In [1]:
import numpy as np
import scipy as sp
from pathlib import Path

# Data loading

In [2]:
# Load all .mat files and extract relevant data
path = Path('.').glob('*.mat')
all_subjects = [sp.io.loadmat(f, squeeze_me=True)['subjectData'] for f in path]
subject_names = [s['subjectId'].item() for s in all_subjects]
columns = all_subjects[0].dtype.names
print("Columns: ", columns)
print("Subject Names: ", subject_names)
print("Loaded data for", len(all_subjects), "subjects.")

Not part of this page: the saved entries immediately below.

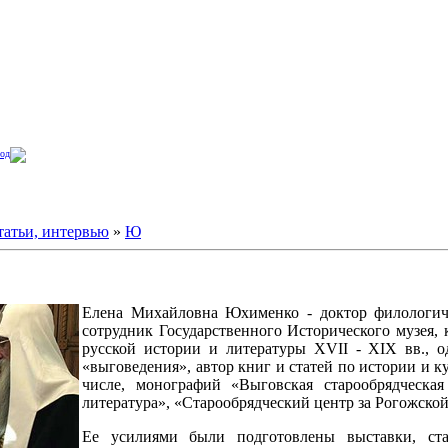
од
татьи, интервью
»
Ю
Елена Михайловна Юхименко - доктор филологич
сотрудник Государственного Исторического музея,
русской истории и литературы XVII - XIX вв., 
«выговедения», автор книг и статей по истории и ку
числе, монографий «Выговская старообрядческа
литература», «Старообрядческий центр за Рогожско
Ее усилиями были подготовлены выставки, ст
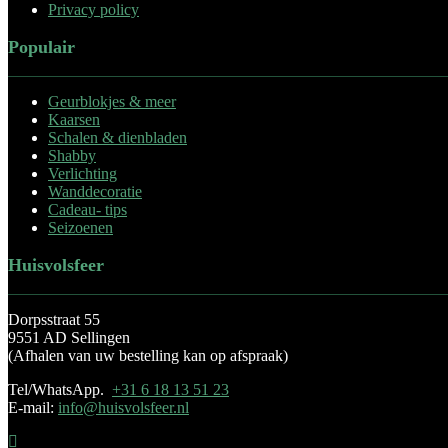
Privacy policy
Populair
Geurblokjes & meer
Kaarsen
Schalen & dienbladen
Shabby
Verlichting
Wanddecoratie
Cadeau- tips
Seizoenen
Huisvolsfeer
Dorpsstraat 55
9551 AD Sellingen
(Afhalen van uw bestelling kan op afspraak)
Tel/WhatsApp.
+31 6 18 13 51 23
E-mail:
info@huisvolsfeer.nl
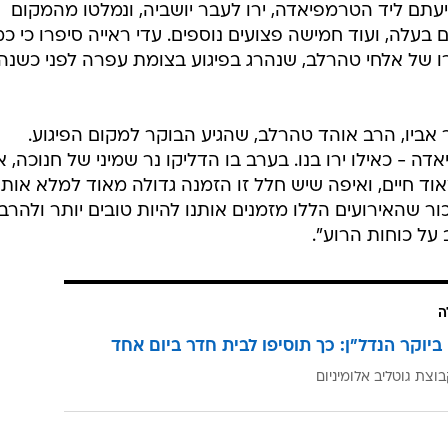
עתם ליד הטרמפיאדה, ירו לעבר יושביה, ונמלטו מהמקום
בעלה, ועוד חמישה פצועים נוספים. עדי ראייה סיפרו כי כ
 של אלחי טהרלב, שנהרג בפיגוע בצומת עפרה לפני כשנה
 אביו, הרב אוהד טהרלב, שהגיע הבוקר למקום הפיגוע.
ה - כאילו ירו בנו. בערב בו הדליקו נר שמיני של חנוכה, אנ
ד חיים, ואיפה שיש חלל זו הזמנה גדולה מאוד למלא אותו
ור שהאירועים הללו מזמנים אותנו להיות טובים יותר ולהרב
 על כוחות הרוע".
ה
ביוקר הנדל"ן: כך תוסיפו לבית חדר ביום אחד
וצת גוטליב אלומיניום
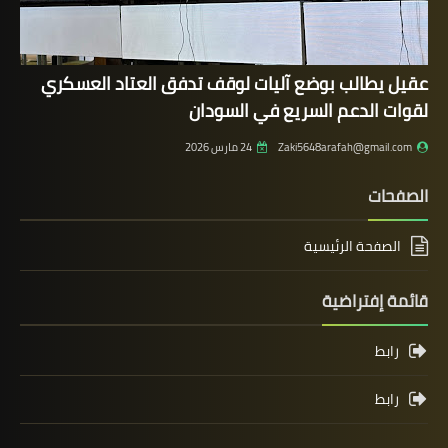
عقيل يطالب بوضع آليات لوقف تدفق العتاد العسكري
لقوات الدعم السريع في السودان
Zaki5648arafah@gmail.com
24 مارس 2026
الصفحات
الصفحة الرئيسية
قائمة إفتراضية
رابط
رابط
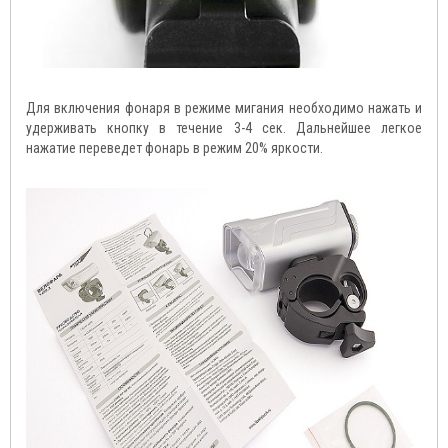
Для включения фонаря в режиме мигания необходимо нажать и
удерживать кнопку в течение 3-4 сек. Дальнейшее легкое
нажатие переведет фонарь в режим 20% яркости.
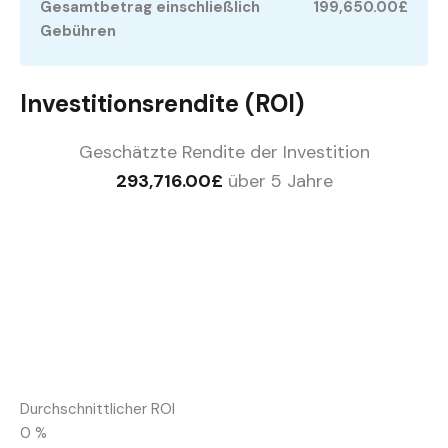
Gesamtbetrag einschließlich
199,650.00£
Gebühren
Investitionsrendite (ROI)
Geschätzte Rendite der Investition
293,716.00£
über 5 Jahre
Durchschnittlicher ROI
0
%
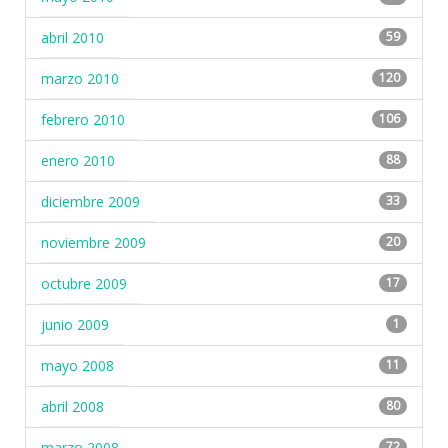
abril 2010
59
marzo 2010
120
febrero 2010
106
enero 2010
88
diciembre 2009
33
noviembre 2009
20
octubre 2009
17
junio 2009
1
mayo 2008
11
abril 2008
80
marzo 2008
72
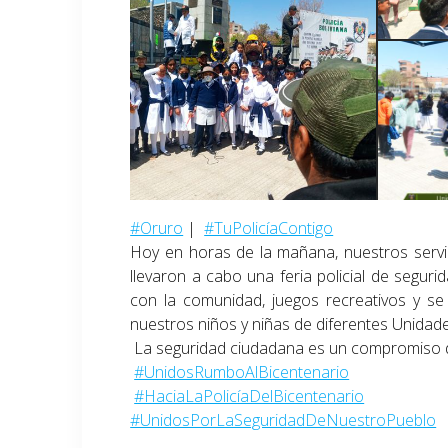
#Oruro
|
#TuPolicíaContigo
Hoy en horas de la mañana, nuestros servi
llevaron a cabo una feria policial de seguri
con la comunidad, juegos recreativos y se
nuestros niños y niñas de diferentes Unidad
La seguridad ciudadana es un compromiso d
#UnidosRumboAlBicentenario
#HaciaLaPolicíaDelBicentenario
#UnidosPorLaSeguridadDeNuestroPueblo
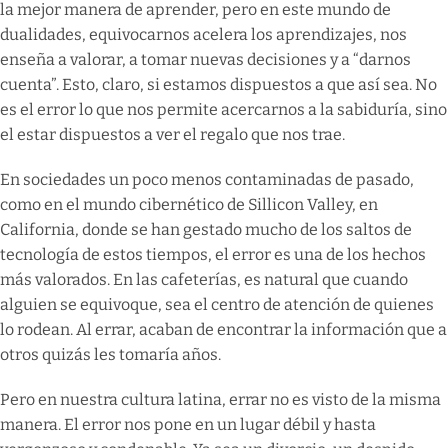
la mejor manera de aprender, pero en este mundo de
dualidades, equivocarnos acelera los aprendizajes, nos
enseña a valorar, a tomar nuevas decisiones y a “darnos
cuenta”. Esto, claro, si estamos dispuestos a que así sea. No
es el error lo que nos permite acercarnos a la sabiduría, sino
el estar dispuestos a ver el regalo que nos trae.
En sociedades un poco menos contaminadas de pasado,
como en el mundo cibernético de Sillicon Valley, en
California, donde se han gestado mucho de los saltos de
tecnología de estos tiempos, el error es una de los hechos
más valorados. En las cafeterías, es natural que cuando
alguien se equivoque, sea el centro de atención de quienes
lo rodean. Al errar, acaban de encontrar la información que a
otros quizás les tomaría años.
Pero en nuestra cultura latina, errar no es visto de la misma
manera. El error nos pone en un lugar débil y hasta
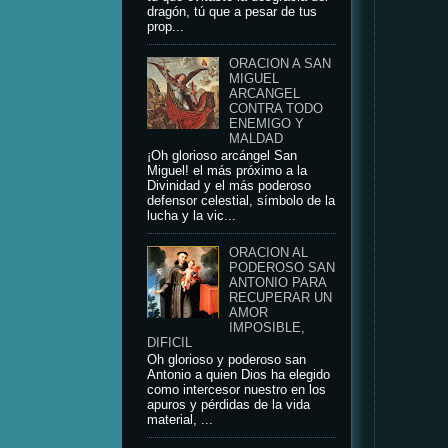
dragón, tú que a pesar de tus
prop...
ORACION A SAN
MIGUEL
ARCANGEL
CONTRA TODO
ENEMIGO Y
MALDAD
¡Oh glorioso arcángel San
Miguel! el más próximo a la
Divinidad y el más poderoso
defensor celestial, símbolo de la
lucha y la vic...
ORACION AL
PODEROSO SAN
ANTONIO PARA
RECUPERAR UN
AMOR
IMPOSIBLE,
DIFICIL
Oh glorioso y poderoso san
Antonio a quien Dios ha elegido
como intercesor nuestro en los
apuros y pérdidas de la vida
material, ...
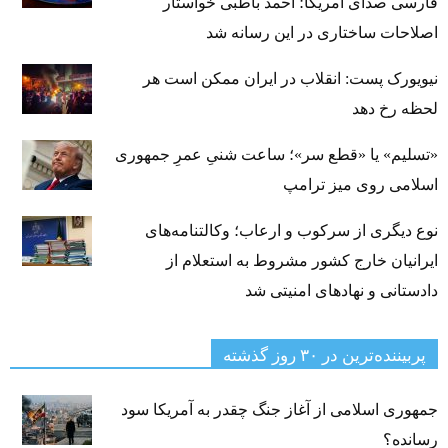
فارسی صدای آمریکا؛ احمد باطبی خواستار
اصلاحات ساختاری در این رسانه شد
نیویورک پست: انقلاب در ایران ممکن است هر
لحظه رخ دهد
«تسلیم» یا «قطع سر»؛ ساعت شنیِ عمرِ جمهوری
اسلامی روی میز ترامپ
نوع دیگری از سرکوب و ارعاب؛ وکالتنامه‌های
ایرانیان خارج کشور مشروط به استعلام از
دادستانی و نهادهای امنیتی شد
پربیننده‌ترین‌ در ۳۰ روز گذشته
جمهوری اسلامی از آغاز جنگ چقدر به آمریکا سود
رسانده؟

Columns:  ('INIT_DELAY', 'MI_DURATION', 'subjectId', 'fs', 'trialsData', 'trialsLabels')
Subject Names:  ['PAT021_A', 'PATID15', 'PATID16', 'PATID26', 'PAT013', 'PAT015']
Loaded data for 6 subjects.


In [3]:
# Assert that certain fields are consistent across all subjects in order to discard them
for field in ['INIT_DELAY', 'MI_DURATION', 'fs']:
    assert all(s[field] == all_subjects[0][field] for s in all_subjects)

fs = all_subjects[0]['fs']
init_delay = all_subjects[0]['INIT_DELAY']
mi_duration = all_subjects[0]['MI_DURATION']
print("Common parameters across all subjects:")
print("Sampling frequency: "+ str(fs)+" Hz")
print("Initial delay: "+ str(init_delay)+" s")
print("Motor imagery duration: "+ str(mi_duration)+" s")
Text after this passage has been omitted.